Nothing but the images should be left out when the entries are restated word for word.

- [Information given]
^^^^^^^^
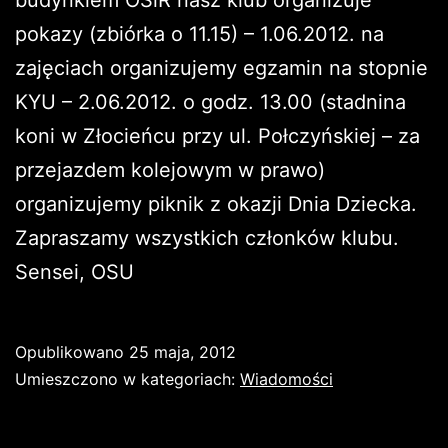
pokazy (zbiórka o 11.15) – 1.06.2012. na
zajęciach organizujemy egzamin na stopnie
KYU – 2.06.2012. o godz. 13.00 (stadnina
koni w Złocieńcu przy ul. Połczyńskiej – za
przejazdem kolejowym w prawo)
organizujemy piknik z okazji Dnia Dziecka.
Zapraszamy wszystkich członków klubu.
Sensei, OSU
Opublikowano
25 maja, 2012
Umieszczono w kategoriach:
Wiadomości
^^^^^^^^
- [Task answer]
pokazy (zbiórka o 11.15) – 1.06.2012. na
zajęciach organizujemy egzamin na stopnie
KYU – 2.06.2012. o godz. 13.00 (stadnina
koni w Złocieńcu przy ul. Połczyńskiej – za
przejazdem kolejowym w prawo)
organizujemy piknik z okazji Dnia Dziecka.
Zapraszamy wszystkich członków klubu.
Sensei, OSU
Opublikowano
25 maja, 2012
Umieszczono w kategoriach:
Wiadomości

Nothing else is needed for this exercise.